Vincent Willem van Gogh (30 March 1853 – 29 July 1890) was a Dutch Post-Impressionist painter who is among the most famous and influential figures in the history of Western art.
Van Gogh, for whom color was the chief symbol of expression, was born in Groot-Zundert, Holland. The son of a pastor, brought up in a religious and cultured atmosphere, Vincent was highly emotional and lacked self-confidence.
Between 1860 and 1880, when he finally decided to become an artist, van Gogh had had two unsuitable and unhappy romances and had worked unsuccessfully as a clerk in a bookstore, an art salesman, and a preacher in the Borinage (a dreary mining district in Belgium), where he was dismissed for overzealousness. He remained in Belgium to study art, determined to give happiness by creating beauty. The works of his early Dutch period are somber-toned, sharply lit, genre paintings of which the most famous is "The Potato Eaters" (1885). In that year van Gogh went to Antwerp where he discovered the works of Rubens and purchased many Japanese prints.
In 1886 he went to Paris to join his brother Théo, the manager of Goupil's gallery. In Paris, van Gogh studied with Cormon, inevitably met Pissarro, Monet, and Gauguin, and began to lighten his very dark palette and to paint in the short brushstrokes of the Impressionists.
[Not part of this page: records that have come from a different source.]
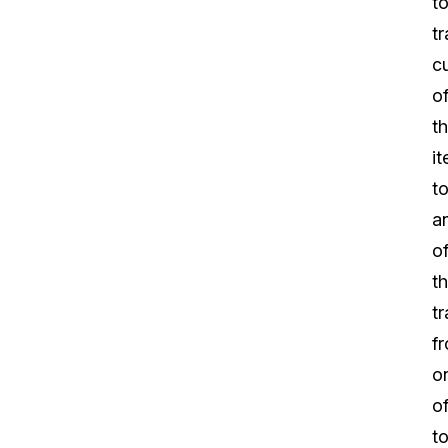
t
tr
c
o
t
i
t
a
of
th
tr
f
o
of
t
His nervous temperament made him a difficult companion and night-long discussions combined with painting all day undermined his health. He decided to go south to Arles where he hoped his friends would join him and help found a school of art. Gauguin did join him but with disastrous results. In a fit of epilepsy, van Gogh pursued his friend with an open razor, was stopped by Gauguin, but ended up cutting a portion of his ear lobe off. Van Gogh then began to alternate between fits of madness and lucidity and was sent to the asylum in Saint-Remy for treatment.
In May of 1890, he seemed much better and went to live in Auvers-sur-Oise under the watchful eye of Dr. Gachet. Two months later he was dead, having shot himself "for the good of all." During his brief career he had sold one painting. Van Gogh's finest works were produced in less than three years in a technique that grew more and more impassioned in brushstroke, in symbolic and intense color, in surface tension, and in the movement and vibration of form and line. Van Gogh's inimitable fusion of form and content is powerful; dramatic, lyrically rhythmic, imaginative, and emotional, for the artist was completely absorbed in the effort to explain either his struggle against madness or his comprehension of the spiritual essence of man and nature.